OPINION: ART AND CONFRONTING A TRUMP PRESIDENCY

By Dr. Claire Oberon Garcia

Black people in the United States have long known that we live in a divided nation, and that the fault lines of these divisions lie along what previous generations called “the color line.” These fault lines are both material – the neighborhoods where we live, the segregated schools we attend, the employment we attain – and theoretical: how we interpret the world we live in and our place in it.

African Americans are profoundly aware of how race inflects every dimension of life in our country, and while many Americans of all backgrounds celebrated the election of the country’s first black president eight years ago, it has been clear that his election, rather than demonstrating how far the US has come on the racial front, the upsurge in anti-black behavior and sentiment that marked the years since Barack Obama’s election has shown how far we have yet to go. As CNN commentator Van Jones said as he viewed the electoral map on election night turning steadily red for Republican votes, “This is a whitelash.”

The election of Donald Trump as the 45th President of the United States is white Americans’ definitive response to President Obama: a rejection of any legacy he may have tried to leave, and a repudiation of the forces that brought a black man to the White House after more than 400 years of African American presence in America. An overwhelming majority of white Americans chose a man who spent a lot of time and money trying to prove that Barack Obama was fundamentally unqualified as president on the level of the most basic criteria: citizenship. White Americans wanted their country back, and now they have it.

Even before Trump’s victory, I was frightened and dismayed that his candidacy had brought to the public sphere the barely submerged racist and misogynistic discourses that have become even more virulent in the wake of successes of civil rights and feminist activism (characterized by Trump and his followers as burdensome “political correctness”). Of course there is talk of “healing divisions” in US society. But these divisions aren’t mere policy disagreements, but incompatible narratives about the value and rights of human beings.

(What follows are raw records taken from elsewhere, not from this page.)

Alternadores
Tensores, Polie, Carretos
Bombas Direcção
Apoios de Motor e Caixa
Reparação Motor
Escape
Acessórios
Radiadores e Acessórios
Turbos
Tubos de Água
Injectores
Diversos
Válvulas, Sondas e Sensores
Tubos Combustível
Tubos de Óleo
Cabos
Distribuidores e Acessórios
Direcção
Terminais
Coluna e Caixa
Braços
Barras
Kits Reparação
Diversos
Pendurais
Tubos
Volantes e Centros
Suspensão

Race, Ethnicity and Migration Studies professors
Dwanna Robertson and Michael Sawyer
help college students understand and contextualize the
U.S. Presidential Election. (Photo: C. Oberon Garcia)
What to do in light of the resounding decision by millions of US voters to either ignore or malign the humanity, the citizenship rights, the sense of belonging, and the American Dreams of African Americans, Muslims, LGBTQ, women, and the disabled? The message that US voters sent loud and clear on 8 November (despite the fact that Hillary Clinton seems to have very, very narrowly won the popular vote) was that certain people do not belong, and the people who voted for Trump are willing to build literal walls and use language and stereotypes as figurative walls to keep these “Others” out of white, patriarchal spaces.

In the days following Election Day, social media was full of first-person accounts of people of color and LGBTQ citizens being taunted, and students, especially Latin and Muslim students, being bullied by white students. Spray painted on walls in various places were racist slogans and messages such as this one in Durham, North Carolina, on Nov. 9: “BLACK LIVES DON’T MATTER AND NEITHER DOES YOUR VOTES”.

Very quickly, the feelings of shock and rage among those in the US who feel frightened by and vulnerable under a Trump presidency developed into resolve. Thousands took to the streets in several US cities, chanting “Love trumps hate,” “Not my president,” and the perennial, “The people united will never be defeated.” Meanwhile, political leaders on both sides of the aisle, following the leads of President Obama and vanquished Secretary Hillary Clinton, spoke of “healing divisions” and “coming together.”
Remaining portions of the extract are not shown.